Hit Lit: One Attempt to Define Bestsellerdom

Wednesday, May 2, 2012

Laura Miller woke me up early this morning with her "Recipe for a bestselling book," over on Salon.com.  "One writer says he's figured out 12 basic ingredients for a blockbusting title," reads the article's subtitle. "Can the puzzle really be that easy?"
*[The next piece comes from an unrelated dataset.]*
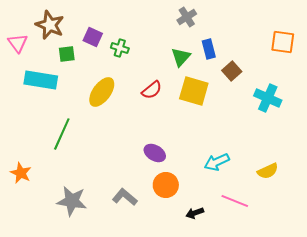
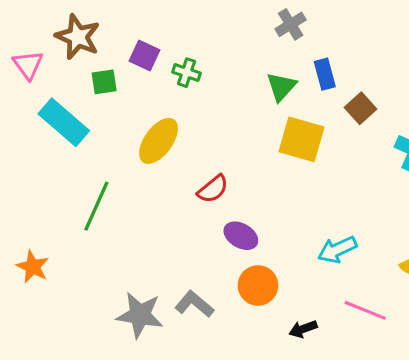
cyan rectangle: (41, 80) -> (64, 122), turned 32
red semicircle: (152, 90) -> (213, 189), moved
gray star: (72, 201) -> (140, 315), moved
The book is by James Hall.  The title is Hit Lit: Cracking the Code of the 20h Century's Biggest Bestsellers. The titillation potential is, well, Come on.  The bottom line (for Hall):  Megabestsellers are all "permutations of one book written again and again for each new generation of readers." The bottom line (for Miller):
True, I, too, would never call (Dan) Brown a “good writer” — yet many very successful novelists are not: Stieg Larsson, for example. A book doesn’t have to be especially well-written, plausible or original to be a bestseller (although it can be). The characters don’t have to be particularly interesting, as John Grisham proves again and again. In fact, if there is one trait that all of the bestsellers Hall considers absolutely share, it’s that a lot of people like them.
Miller isn't being tongue-in-cheek, or coy.  She's just being honest.  She's reflecting on the questions all of us ask—How did that book end up on the bestseller list? Why in the world did book clubs go crazy over that clunker? Doesn't anybody care about the integrity of a sentence?—and she's giving us the answer:  
Publishers can provide a book with the ideal conditions in which to catch on, but only the genuine enthusiasm of the reading public will make it an ongoing hit. Word of mouth — one reader raving to another about how much he or she enjoyed it — is the single determining factor. And you can’t buy that.
No. It is true. You cannot.



3 comments:

Serena said...

I agree with the final conclusion. I really love writing about books that are excellent and deserve recognition

Anonymous said...

Word of mouth makes a blockbuster, and I think nobody can predict what will catch on. Nobody can guess it, and imitations don't work either. Sometimes it's a book that's radically different, and other times it's a book others have done just as well but they didn't catch on. It could be luck, timing, something ineffable. I don't know--maybe the luck gods fart and the wind carries the odour of success far and wide. Stink or perfume--you decide! :)

Kelly Simmons said...

I have nothing to say that hasn't been said before. Which should make this a best-selling comment.